Today's high-performance computing (HPC) systems can have 100,000 nodes or more -- with each node built from multiple components of memory, processors, buses and other circuitry. Statistically speaking, all these components will fail at some point, and they halt operations when they do so, said David Fiala, a Ph.D student at the North Carolina State University, during a talk at SC12.
The problem is not a new one, of course. When Lawrence Livermore National Laboratory's 600-node ASCI (Accelerated Strategic Computing Initiative) White supercomputer went online in 2001, it had a mean time between failures (MTBF) of only five hours, thanks in part to component failures. Later tuning efforts had improved ASCI White's MTBF to 55 hours, Fiala said.
But as the number of supercomputer nodes grows, so will the problem. "Something has to be done about this. It will get worse as we move to exascale," Fiala said, referring to how supercomputers of the next decade are expected to have 10 times the computational power that today's models do.

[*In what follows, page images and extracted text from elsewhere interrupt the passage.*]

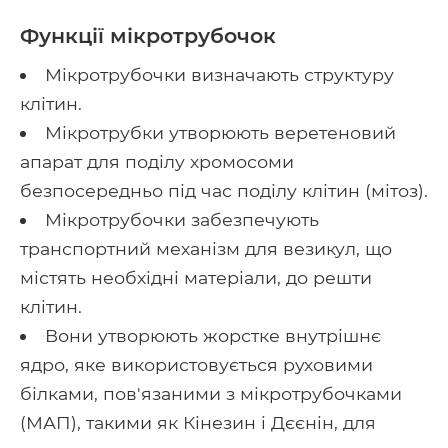
Функції мікротрубочок
Мікротрубочки визначають структуру
клітин.
Мікротрубки утворюють веретеновий
апарат для поділу хромосоми
безпосередньо під час поділу клітин (мітоз).
Мікротрубочки забезпечують
транспортний механізм для везикул, що
містять необхідні матеріали, до решти
клітин.
Вони утворюють жорстке внутрішнє
ядро, яке використовується руховими
білками, пов'язаними з мікротрубочками
(МАП), такими як Кінезин і Дєєнін, для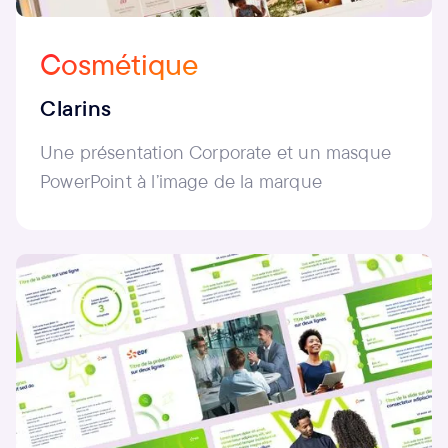
Cosmétique
Clarins
Une présentation Corporate et un masque
PowerPoint à l’image de la marque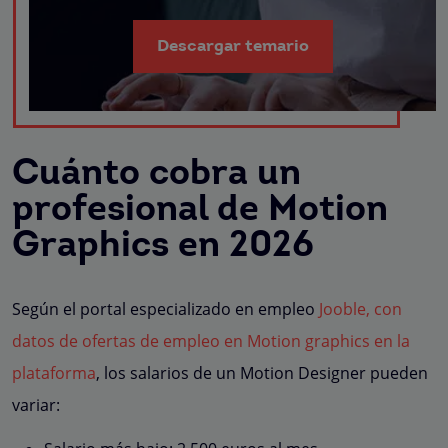
Descargar temario
Cuánto cobra un
profesional de Motion
Graphics en 2026
Según el portal especializado en empleo
Jooble, con
datos de ofertas de empleo en Motion graphics en la
plataforma
, los salarios de un Motion Designer pueden
variar: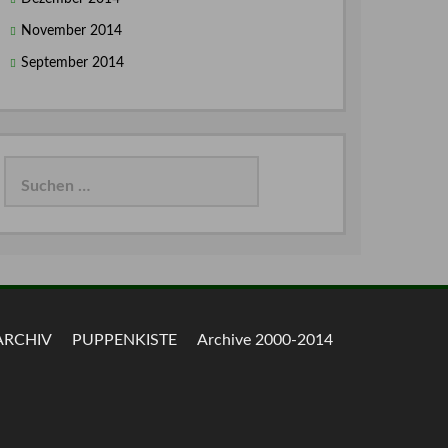
November 2014
September 2014
Suchen
nach:
ARCHIV
PUPPENKISTE
Archive 2000-2014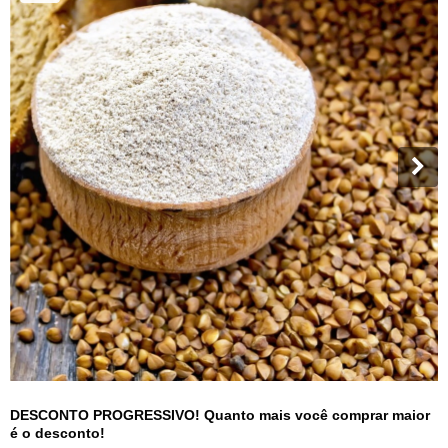
DESCONTO PROGRESSIVO! Quanto mais você comprar maior
é o desconto!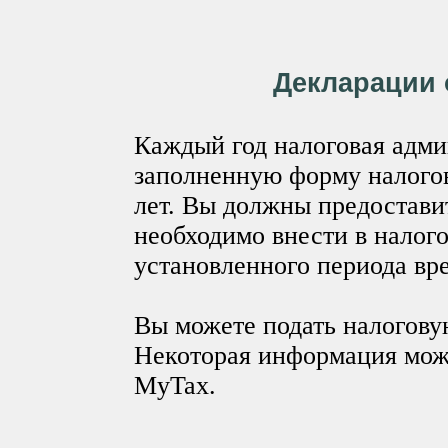
Декларации 
Каждый год налоговая адми
заполненную форму налогов
лет. Вы должны предостави
необходимо внести в налог
установленного периода вр
Вы можете подать налогову
Некоторая информация може
MyTax.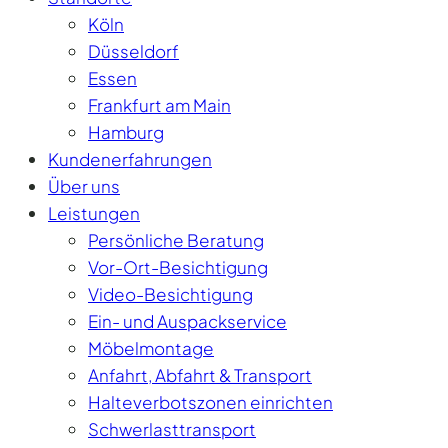
Köln
Düsseldorf
Essen
Frankfurt am Main
Hamburg
Kundenerfahrungen
Über uns
Leistungen
Persönliche Beratung
Vor-Ort-Besichtigung
Video-Besichtigung
Ein- und Auspackservice
Möbelmontage
Anfahrt, Abfahrt & Transport
Halteverbotszonen einrichten
Schwerlasttransport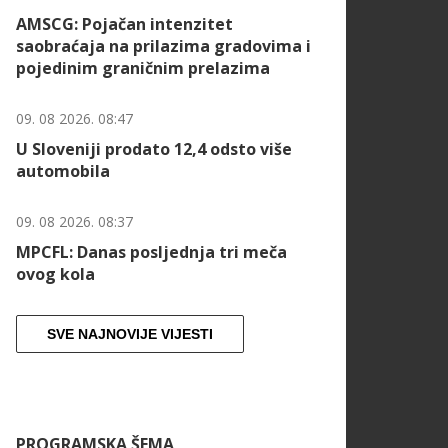
AMSCG: Pojačan intenzitet
saobraćaja na prilazima gradovima i
pojedinim graničnim prelazima
09. 08 2026. 08:47
U Sloveniji prodato 12,4 odsto više
automobila
09. 08 2026. 08:37
MPCFL: Danas posljednja tri meča
ovog kola
SVE NAJNOVIJE VIJESTI
PROGRAMSKA ŠEMA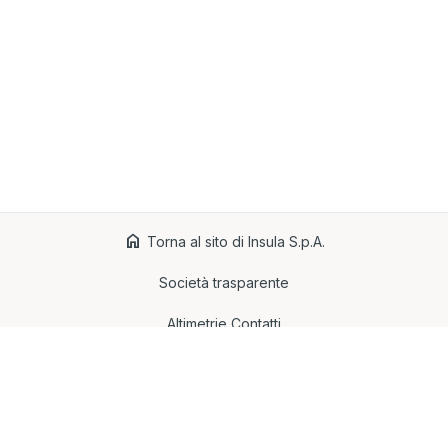
home
Torna al sito di Insula S.p.A.
Società trasparente
Altimetrie
Contatti
Cookies policy
Privacy policy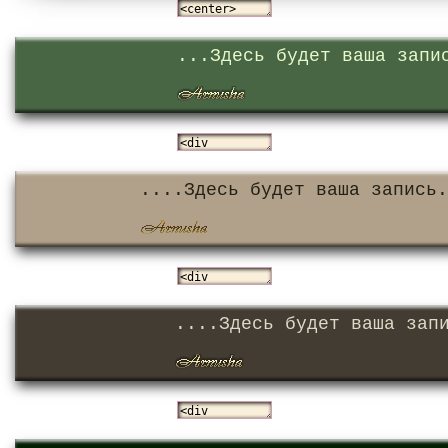
...Здесь будет ваша запи
....Здесь будет ваша запись.
....Здесь будет ваша зап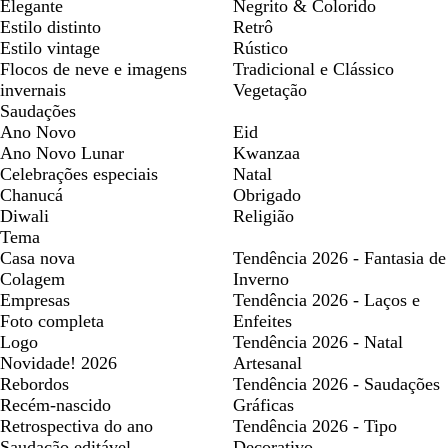
Elegante
Negrito & Colorido
Estilo distinto
Retrô
Estilo vintage
Rústico
Flocos de neve e imagens
Tradicional e Clássico
invernais
Vegetação
Saudações
Ano Novo
Eid
Ano Novo Lunar
Kwanzaa
Celebrações especiais
Natal
Chanucá
Obrigado
Diwali
Religião
Tema
Casa nova
Tendência 2026 - Fantasia de
Colagem
Inverno
Empresas
Tendência 2026 - Laços e
Foto completa
Enfeites
Logo
Tendência 2026 - Natal
Novidade! 2026
Artesanal
Rebordos
Tendência 2026 - Saudações
Recém-nascido
Gráficas
Retrospectiva do ano
Tendência 2026 - Tipo
Saudação editável
Decorativo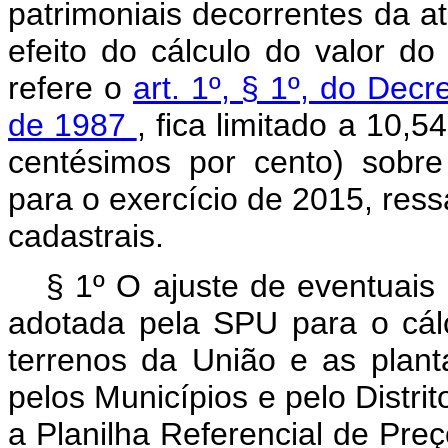
patrimoniais decorrentes da at
efeito do cálculo do valor d
refere o
art. 1º, § 1º, do Dec
de 1987
, fica limitado a 10,
centésimos por cento) sobre
para o exercício de 2015, ress
cadastrais.
§ 1º O ajuste de eventuais 
adotada pela SPU para o cál
terrenos da União e as plant
pelos Municípios e pelo Distri
a Planilha Referencial de Preç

Today's techniques for dealing with system failure may not scale very well, Fiala said. He cited checkpointing, in which a running program is temporarily halted and its state is saved to disk. Should the program then crash, the system is able to restart the job from the last checkpoint.
The problem with checkpointing, according to Fiala, is that as the number of nodes grows, the amount of system overhead needed to do checkpointing grows as well -- and grows at an exponential rate. On a 100,000-node supercomputer, for example, only about 35 percent of the activity will be involved in conducting work. The rest will be taken up by checkpointing and -- should a system fail -- recovery operations, Fiala estimated.
Because of all the additional hardware needed for exascale systems, which could be built from a million or more components, system reliability will have to be improved by 100 times in order to keep to the same MTBF that today's supercomputers enjoy, Fiala said.
Fiala presented technology that he and fellow researchers developed that may help improve reliability. The technology addresses the problem of silent data corruption, when systems make undetected errors writing data to disk.
Basically, the researchers' approach consists of running multiple copies, or "clones" of a program, simultaneously and then comparing the answers. The software, called RedMPI, is run in conjunction with the Message Passing Interface (MPI), a library for splitting running applications across multiple servers so the different parts of the program can be executed in parallel.
RedMPI intercepts and copies every MPI message that an application sends, and sends copies of the message to the clone (or clones) of the program. If different clones calculate different answers, then the numbers can be recalculated on the fly, which will save time and resources from running the entire program again.